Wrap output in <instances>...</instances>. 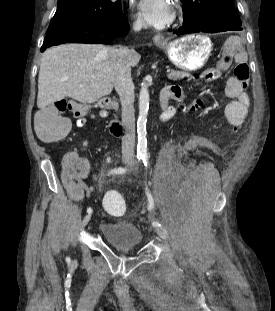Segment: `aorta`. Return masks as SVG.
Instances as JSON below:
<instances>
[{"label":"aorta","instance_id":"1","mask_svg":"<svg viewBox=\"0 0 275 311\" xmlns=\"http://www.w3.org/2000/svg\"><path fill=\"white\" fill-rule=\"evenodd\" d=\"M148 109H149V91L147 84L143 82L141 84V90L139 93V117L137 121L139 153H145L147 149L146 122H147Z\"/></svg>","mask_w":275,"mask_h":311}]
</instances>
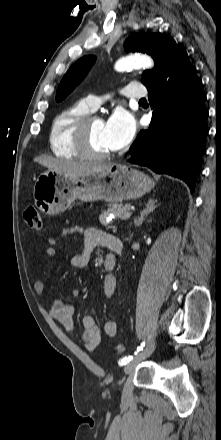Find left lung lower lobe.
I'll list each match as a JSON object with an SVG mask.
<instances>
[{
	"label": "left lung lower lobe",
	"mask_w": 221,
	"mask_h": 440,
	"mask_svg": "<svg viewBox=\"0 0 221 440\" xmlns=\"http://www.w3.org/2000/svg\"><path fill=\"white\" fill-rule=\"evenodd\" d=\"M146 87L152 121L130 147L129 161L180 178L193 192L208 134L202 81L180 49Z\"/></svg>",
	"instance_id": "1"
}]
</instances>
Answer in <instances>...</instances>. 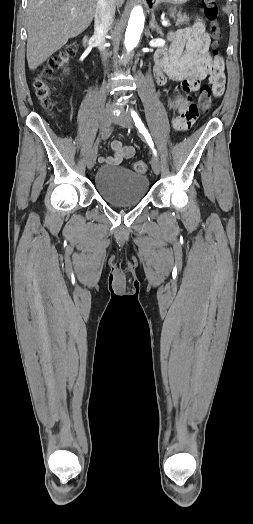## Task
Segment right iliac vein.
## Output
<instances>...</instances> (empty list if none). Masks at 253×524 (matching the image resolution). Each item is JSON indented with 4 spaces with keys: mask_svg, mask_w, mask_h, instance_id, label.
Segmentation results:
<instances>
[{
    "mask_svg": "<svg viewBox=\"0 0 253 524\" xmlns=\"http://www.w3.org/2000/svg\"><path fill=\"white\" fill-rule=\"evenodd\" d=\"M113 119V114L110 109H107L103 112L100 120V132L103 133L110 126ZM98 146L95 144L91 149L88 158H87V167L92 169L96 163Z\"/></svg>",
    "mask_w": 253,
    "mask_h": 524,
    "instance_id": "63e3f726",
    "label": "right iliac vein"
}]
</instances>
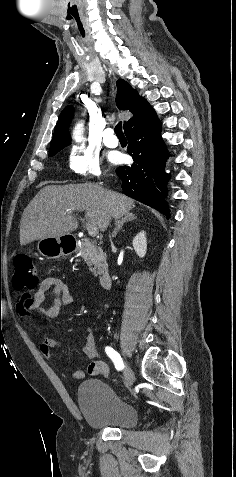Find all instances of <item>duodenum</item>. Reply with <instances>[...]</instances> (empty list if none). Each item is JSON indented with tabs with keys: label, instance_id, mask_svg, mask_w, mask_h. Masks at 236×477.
==
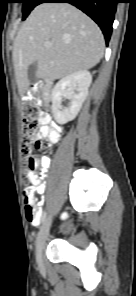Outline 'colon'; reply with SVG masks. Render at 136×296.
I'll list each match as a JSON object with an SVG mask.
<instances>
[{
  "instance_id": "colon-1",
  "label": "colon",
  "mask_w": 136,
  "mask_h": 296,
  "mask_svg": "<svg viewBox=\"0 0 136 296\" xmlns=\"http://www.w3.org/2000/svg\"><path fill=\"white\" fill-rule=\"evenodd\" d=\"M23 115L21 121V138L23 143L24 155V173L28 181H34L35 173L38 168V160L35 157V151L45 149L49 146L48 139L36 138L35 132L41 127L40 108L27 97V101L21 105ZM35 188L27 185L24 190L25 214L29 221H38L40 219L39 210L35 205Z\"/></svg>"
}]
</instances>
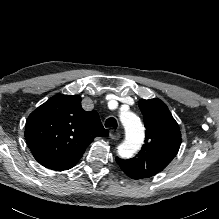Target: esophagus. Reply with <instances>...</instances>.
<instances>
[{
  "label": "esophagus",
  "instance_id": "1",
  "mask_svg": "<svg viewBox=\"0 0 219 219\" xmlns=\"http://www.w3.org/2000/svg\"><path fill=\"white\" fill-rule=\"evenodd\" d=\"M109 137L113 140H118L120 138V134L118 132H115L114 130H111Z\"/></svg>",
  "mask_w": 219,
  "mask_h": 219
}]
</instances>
==
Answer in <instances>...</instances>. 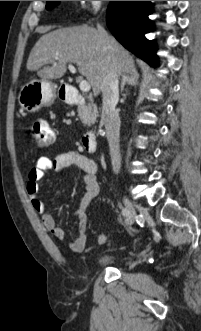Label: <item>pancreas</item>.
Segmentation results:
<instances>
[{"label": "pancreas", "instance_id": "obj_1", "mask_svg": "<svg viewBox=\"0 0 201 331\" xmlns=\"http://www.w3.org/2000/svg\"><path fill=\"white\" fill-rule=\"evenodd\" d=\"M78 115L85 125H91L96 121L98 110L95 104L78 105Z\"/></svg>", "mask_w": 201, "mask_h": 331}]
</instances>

### EXERCISE GOAL
Output should consist of the lines above from the one with "<instances>...</instances> (empty list" down to the one with "Find all instances", exact and without pictures.

### EXERCISE RESULT
<instances>...</instances> (empty list if none). Masks at 253×524 (matching the image resolution). Each item is JSON indented with 4 spaces with keys: mask_svg, mask_w, mask_h, instance_id, label.
Segmentation results:
<instances>
[{
    "mask_svg": "<svg viewBox=\"0 0 253 524\" xmlns=\"http://www.w3.org/2000/svg\"><path fill=\"white\" fill-rule=\"evenodd\" d=\"M113 119V114L110 109H107L103 112L100 120V132L103 133L110 126ZM98 146L95 144L91 149L88 158H87V167L92 169L96 163Z\"/></svg>",
    "mask_w": 253,
    "mask_h": 524,
    "instance_id": "63e3f726",
    "label": "right iliac vein"
}]
</instances>
Find all instances of <item>duodenum</item>. Reply with <instances>[...]</instances> (empty list if none). Each item is JSON indented with tabs with keys: label, instance_id, mask_svg, mask_w, mask_h. Masks at 236×477.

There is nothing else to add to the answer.